Talk in the West Wing about using a private army of mercenaries to take over the war in Afghanistan. Blackwater founder Erik Prince is with us.
This fall will mark 16 years of U.S. troops in Afghanistan – war in Afghanistan. America’s defense chief says we’re not winning. The Trump administration is looking for ways out of the box. One idea, with interest from Steve Bannon and Jared Kushner: hand the US Afghan operation off to private contractors. Mercenaries. Let them deal. Blackwater founder Erik Prince is all for it. He’s with us today. This hour On Point: the mercenary option and Afghanistan. — Tom Ashbrook
Guests
Joshua Smith, Afghanistan correspondent for Reuters. ( @joshjonsmith)
Erik Prince, founder of the government services and security company Blackwater. Executive director and chairman of Frontier Services Group, a global private security firm. Head of the private equity firm Frontier Resource Group.
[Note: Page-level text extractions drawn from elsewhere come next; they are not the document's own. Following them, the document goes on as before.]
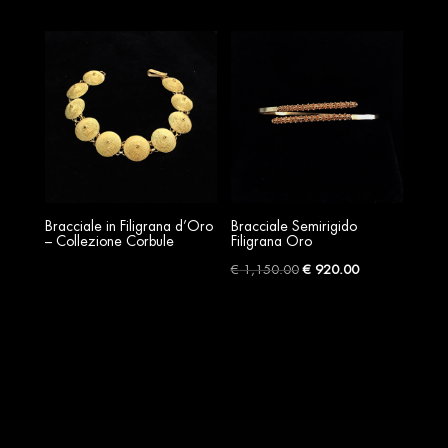
price
price
price
price
was:
is:
was:
is:
€ 75.00.
€ 58.00.
€ 70.00.
€ 58.00.
Bracciale in Filigrana d’Oro
Bracciale Semirigido
– Collezione Corbule
Filigrana Oro
Original
Current
€
1,150.00
€
920.00
price
price
was:
is:
€ 1,150.00.
€ 920.00.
Sean McFate, senior fellow at The Atlantic Council. Professor at the National Defense University and Georgetown University’s School of Foreign Service. Former manager at DynCorp. ( @seanmcfate)
From Tom’s Reading List
New York Times: Trump Aides Recruited Businessmen to Devise Options for Afghanistan — “President Trump’s advisers recruited two businessmen who profited from military contracting to devise alternatives to the Pentagon’s plan to send thousands of additional troops to Afghanistan, reflecting the Trump administration’s struggle to define its strategy for dealing with a war now 16 years old.”
The Atlantic: The ‘Blackwater 2.0’ Plan for Afghanistan — “Here’s a crazy idea floating around Washington these days, outlandish even by today’s outlandish standards: The United States should hire a mercenary army to “fix” Afghanistan, a country where we’ve been at war since 2001, spending billions along the way. The big idea here is that they could extricate U.S. soldiers from this quagmire, and somehow solve it.”
Wall Street Journal: The MacArthur Model for Afghanistan — “Afghanistan is an expensive disaster for America. The Pentagon has already consumed $828 billion on the war, and taxpayers will be liable for trillions more in veterans’ health-care costs for decades to come. More than 2,000 American soldiers have died there, with more than 20,000 wounded in action. For all that effort, Afghanistan is failing. The terrorist cohort consistently gains control of more territory, including key economic arteries. It’s time for President Trump to fix our approach to Afghanistan in five ways.”